SDP Programming: This linear matrix inequality appears to be unsymmetric

(Alireza Mahdavi Javid) #1

Hi,

I’m trying to implement the following code and I get the following warning for each of the inequality constraints of the CVX:
This linear matrix inequality appears to be unsymmetric. This is
very likely an error that will produce unexpected results. Please check
the LMI; and, if necessary, re-enter the model

I tried to use 0 <= sym(Delta * Z); for example but Matlab confused it with the symbolic function of its own.

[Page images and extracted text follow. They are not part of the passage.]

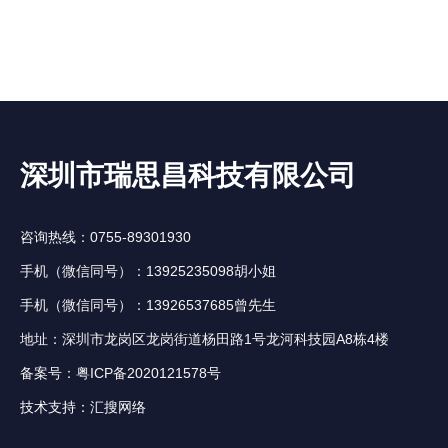
深圳市瑞思昌科技有限公司
咨询热线：0755-89301930
手机（微信同号）：13925235098胡小姐
手机（微信同号）：13926537685曾先生
地址：深圳市龙岗区龙岗街道杨田路1号龙河科技园A8栋4楼
备案号：
粤ICP备2020121578号
技术支持：
汇搜网络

I also check the output of each optimization and it is exactly symmetric, so I don’t know why I’m getting such warning.
I would really appreciate if anybody has a solution for this.

p=10;
C=rand(p,p);
A=rand(p,p);

Sigma_n = rand(p,p); % generate a random n x n matrix
Sigma_n = 0.5*(Sigma_n+Sigma_n');
Sigma_n = Sigma_n + p*eye(p );

% % 
Sigma_w=randn(p,p);
Sigma_w = 0.5*(Sigma_w+Sigma_w');
Sigma_w = Sigma_w + p*eye(p );
% % 

D=10;
kmax=10;
mu=1e-3;
rho=1e1;

CSigmaC = C' / (Sigma_n) * C;
Delta = zeros(p);
Z = diag( D/p * ones(p,1) );    %   initialize Z to be psd
Lambda = A * Delta * A' + Sigma_w;
R = zeros(p );

for iter=1:kmax
    % % % % % % % % % % % % % % % % % % % % %     Update Delta
    cvx_begin quiet sdp
    variable Delta(p,p) semidefinite symmetric
    minimize( -p * (1/2) * log( det_rootn(Z) * det_rootn(Delta) ) + (1/rho) * norm( Lambda - A * Delta *A' - Sigma_w , 2 ) )
    subject to
    trace(Delta) <= D;
    0 <= Delta * Z;
    0 <= eye( p) - Delta * Z;
    cvx_end
   
    % % % % % % % % % % % % % % % % % % % % %     Update Z
    cvx_begin quiet sdp
    variable Z(p,p) semidefinite symmetric
    minimize( -p * (1/2) * log( det_rootn(Z) * det_rootn(Delta) ) + (1/mu) * norm( Z - CSigmaC - inv(Lambda) + R , 2 ) )
    subject to
    0 <= Delta * Z;
    0 <= eye(p) - Delta * Z;
    cvx_end
    
    % % % % % % % % % % % % % % % % % % % % %     Update Lambda
    M = A* Delta * A' - Sigma_w;
    N = inv( Z - CSigmaC + R);
    
%     cvx_begin quiet sdp
%     variable Lambda(p,p) semidefinite symmetric
%     minimize( (1/rho) * norm( Lambda - M , 2 ) + (1/mu) * norm( Lambda - N , 2 ) )
%     cvx_end
    
    Lambda = ( mu * M + rho * N ) / ( rho + mu );
    
    % % % % % % % % % % % % % % % % % % % % %     Update R
    R=R + Z - CSigmaC - inv (Lambda);

end
(Mark L. Stone) #2

Your first program runs without warning or error because Z is the identity matrix. Therefore, Delta * Z is symmetric.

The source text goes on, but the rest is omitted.